HOUSTON (March 11, 1996) -- Texas Instruments today announced eight semi-finalists in the company's DSP Solutions Challenge, a contest to encourage engineering students worldwide to learn about and use digital technology. The contest will award a grand prize of US$100,000 to be shared by the winning team of students for the most innovative design using digital signal processing (DSP) devices. The eight semi-finalist teams are the University of California at Berkeley and the University of Maryland from the Unites States, Canada's University of Saskatchewan, Ecole Francaise d'Electronique et d'Informatique (EFREI) and Tampere Institute of Technology from Europe, Osaka University and Musashi Institute of Technology of Japan, and Singapore's Nanyang Technological University.
The insatiable worldwide demand for a workforce skilled in the development of advanced semiconductors, such as digital signal processing solutions, prompted TI to create the DSP Solutions Challenge. The contest is one of several innovative TI programs supporting higher education.
TI received entries from more than 230 teams representing 700 students from 26 countries. Among the eight winning entries, judged on their overall design creativity and applicability to real world needs, were an automotive sound system, a Doppler radar system, and a motion picture restoration system.
"The first and most critical phase of the TI DSP Solutions Challenge is complete," said Michael Hames, vice president, TI semiconductor group and worldwide DSP manager. "When we announced the contest, we said we were looking to the engineers of the future for the applications of tomorrow. We viewed the contest as a way to help students worldwide prepare to work with advanced technologies. The number of students who entered tells me we are on our way to successfully achieving our goal."
DSPs are high-speed, math-intensive, programmable integrated circuits or chips that are revolutionizing electronics in the '90s, much as the microprocessor did computers in the '80s. A DSP, which can add and multiply tens of millions of complex formulae per second, is 10 to 50 times more powerful than other computer central processing units (CPUs).
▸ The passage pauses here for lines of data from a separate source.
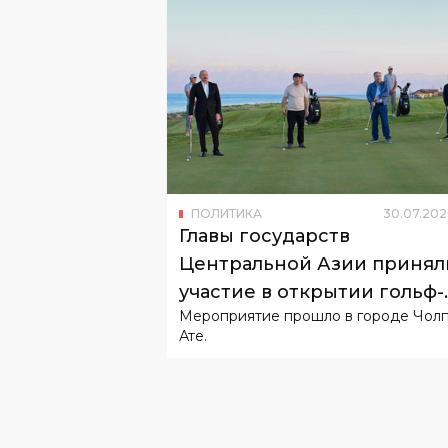
ПОЛИТИКА
30
.
07
.
202
Главы государств
Центральной Азии принял
участие в открытии гольф-
Мероприятие прошло в городе Чолп
клуба на Иссык-Куле
Ате.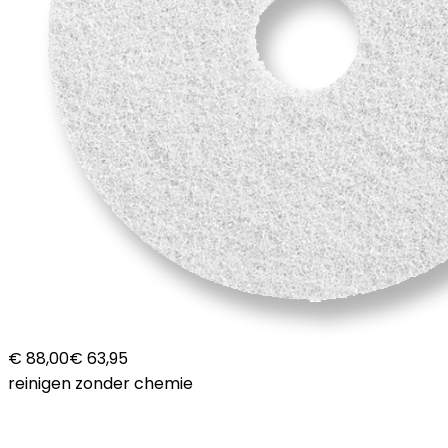
€ 88,00
€ 63,95
reinigen zonder chemie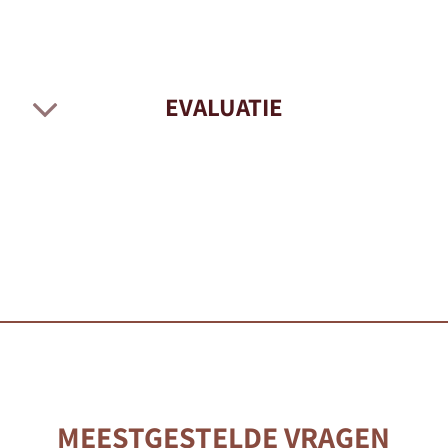
EVALUATIE
MEESTGESTELDE VRAGEN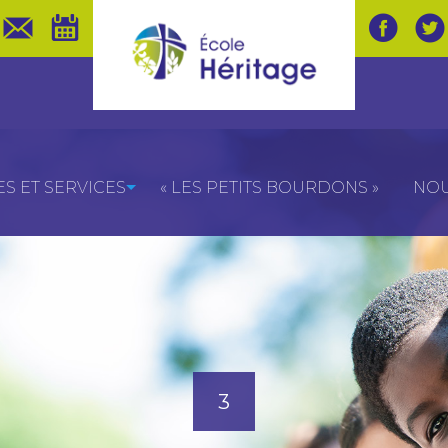
 ET SERVICES
« LES PETITS BOURDONS »
NOU
3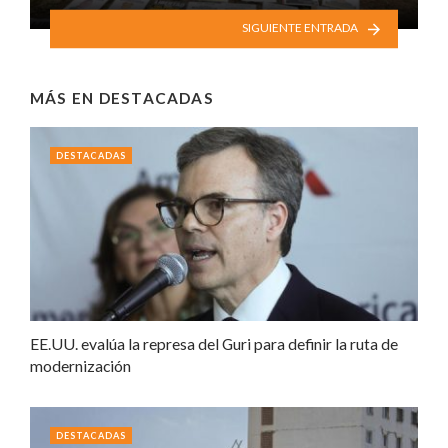
SIGUIENTE ENTRADA
MÁS EN
DESTACADAS
DESTACADAS
EE.UU. evalúa la represa del Guri para definir la ruta de
modernización
DESTACADAS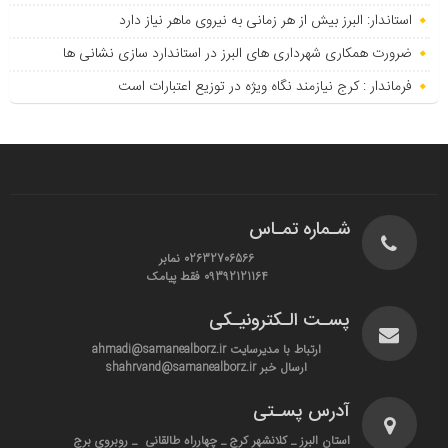
استاندار: البرز بیش از هر زمانی به نیروی ماهر نیاز دارد
ضرورت همکاری شهرداری های البرز در استاندارد سازی نشانی ها
فرماندار : کرج نیازمند نگاه ویژه در توزیع اعتبارات است
شـماره تمـاس
02632706566 نمابر
09392121164 فقط پیامک
پسـت الـکترونیـکی
ارتباط با مدیرسایت ahmadi@samanealborz.ir
ارسال خبر shahrvand@samanealborz.ir
آدرس پسـتی
استان البرز _ کلانشهر کرج _ چهارراه طالقانی _ روبروی برج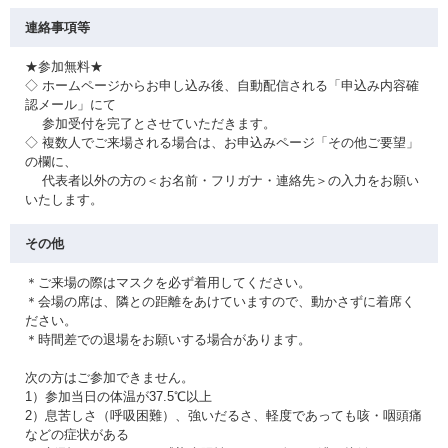
連絡事項等
★参加無料★
◇ ホームページからお申し込み後、自動配信される「申込み内容確
認メール」にて
参加受付を完了とさせていただきます。
◇ 複数人でご来場される場合は、お申込みページ「その他ご要望」
の欄に、
代表者以外の方の＜お名前・フリガナ・連絡先＞の入力をお願い
いたします。
その他
＊ご来場の際はマスクを必ず着用してください。
＊会場の席は、隣との距離をあけていますので、動かさずに着席く
ださい。
＊時間差での退場をお願いする場合があります。
次の方はご参加できません。
1）参加当日の体温が37.5℃以上
2）息苦しさ（呼吸困難）、強いだるさ、軽度であっても咳・咽頭痛
などの症状がある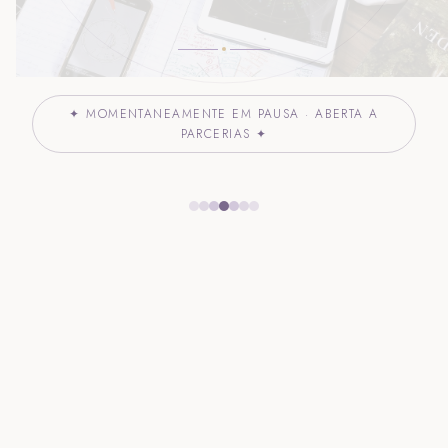
✦ MOMENTANEAMENTE EM PAUSA · ABERTA A
PARCERIAS ✦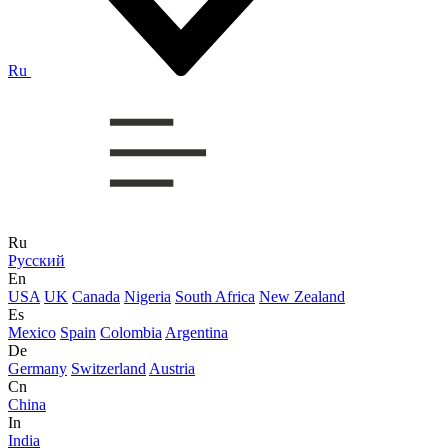
Ru
Ru
Русский
En
USA
UK
Canada
Nigeria
South Africa
New Zealand
Es
Mexico
Spain
Colombia
Argentina
De
Germany
Switzerland
Austria
Cn
China
In
India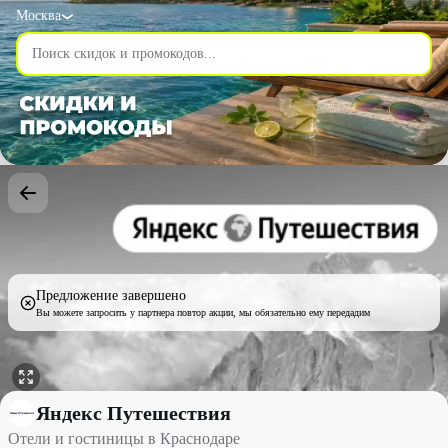
Москва
Предложение завершено
Вы можете запросить у партнера повтор акции, мы обязательно ему передадим
Отели и гостиницы в Краснодаре со скидкой до 25% - Яндекс 
Яндекс Путешествия
Отели и гостиницы в Краснодаре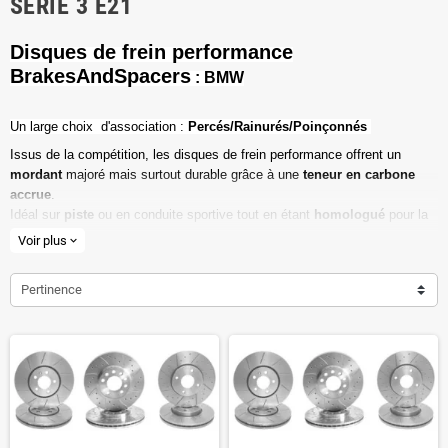
SÉRIE 3 E21
Disques de frein performance
BrakesAndSpacers
: BMW
Un l
arge choix d'association :
Percés/Rainurés/Poinçonnés
Issus de la compétition, les disques de frein performance offrent un
mordant
majoré mais surtout durable grâce à une
teneur en carbone
accrue
.
Idéal sur
piste
ou en conduite sportive tout en étant
homologué
pour la
route ouverte.
Voir plus
expand_more
Haute teneur en carbone
Pertinence
Vendu par paire
Valeur de friction maximale
Dimensions d'origine respectées
Installation en lieu et place.
Poids réduit de 20% en moyenne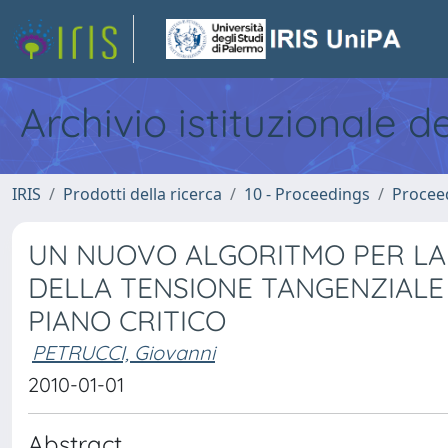
Archivio istituzionale d
IRIS
Prodotti della ricerca
10 - Proceedings
Procee
UN NUOVO ALGORITMO PER LA
DELLA TENSIONE TANGENZIALE N
PIANO CRITICO
PETRUCCI, Giovanni
2010-01-01
Abstract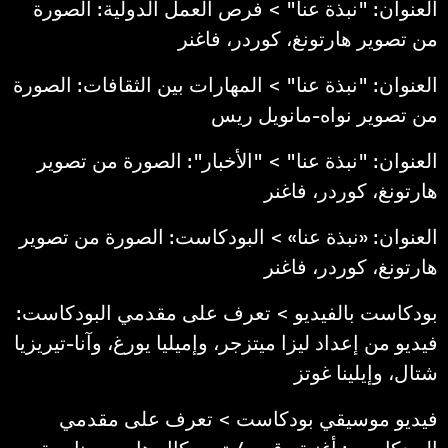
العنوان: "نبذة عنا" > فرص العمل الدولية: الصورة
من تصوير هارتونغ، كوردر، فاغنر
العنوان: "نبذة عنا" > المهارات بين الثقافات: الصورة
من تصوير نواه-مانويل ريس
العنوان: "نبذة عنا" > "الأخبار": الصورة من تصوير
هارتونغ، كوردر، فاغنر
العنوان: «نبذة عنا» > البودكاست: الصورة من تصوير
هارتونغ، كوردر، فاغنر
بودكاست بالفيديو > تعرف على مقدمي البودكاست:
فيديو من إعداد ليزا ميتزجر، وإميليا يورغ، وآنا-تيريزيا
شتال، وإيلينا غوتز
فيديو موسيقي بودكاست > تعرف على مقدمي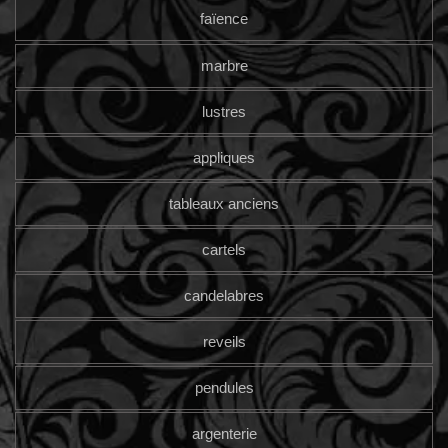
faïence
marbre
lustres
appliques
tableaux anciens
cartels
candelabres
reveils
pendules
argenterie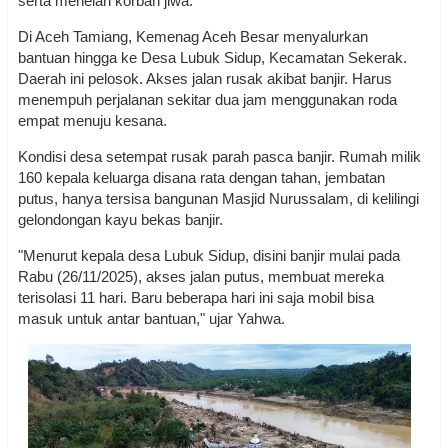
serta menelan korban jiwa.
Di Aceh Tamiang, Kemenag Aceh Besar menyalurkan
bantuan hingga ke Desa Lubuk Sidup, Kecamatan Sekerak.
Daerah ini pelosok. Akses jalan rusak akibat banjir. Harus
menempuh perjalanan sekitar dua jam menggunakan roda
empat menuju kesana.
Kondisi desa setempat rusak parah pasca banjir. Rumah milik
160 kepala keluarga disana rata dengan tahan, jembatan
putus, hanya tersisa bangunan Masjid Nurussalam, di kelilingi
gelondongan kayu bekas banjir.
"Menurut kepala desa Lubuk Sidup, disini banjir mulai pada
Rabu (26/11/2025), akses jalan putus, membuat mereka
terisolasi 11 hari. Baru beberapa hari ini saja mobil bisa
masuk untuk antar bantuan," ujar Yahwa.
Digital signal processing is the technology at the heart of the digital revolution. DSP technology today has changed the way people live, learn, work and play by enabling the electronics industry to develop radically new products and improve existing ones. DSPs are in cellular communications (digital cellular phones), computer storage devices (hard disk drives), modems and personal computer (PC) multimedia. Texas Instruments is the world's leading provider of digital signal processing solutions, with a 44 percent market share in DSP, according to industry analyst Will Strauss, President of Forward Concepts.
"The entries overall have exceeded our expectations, combining creative, innovative designs with practicality and usefulness," said Torrence Robinson, TI's university program manager. "One team, for example, took advantage of the contest to design a fast film-restoration system for restoring and saving classic old films. Another designed an automotive sound system that uses DSPs to give listeners a sense of theater-like sound in the confinements of a car interior. Choosing eight semi-finalists from so many excellent entries was a difficult task for our distinguished panel of TI experts."
Each of the eight semi-finalist teams won US$1,000. From these eight teams, three finalist teams will be chosen to compete for the grand prize. The team chosen for the grand prize for the best DSP-based design will win a US$100,000 prize that will be divided among the members of the winning team. In addition, the two remaining finalist teams will each win US$10,000. The grand prize winner will be announced in Atlanta on May 8, 1996, during live demonstrations of the three finalist projects.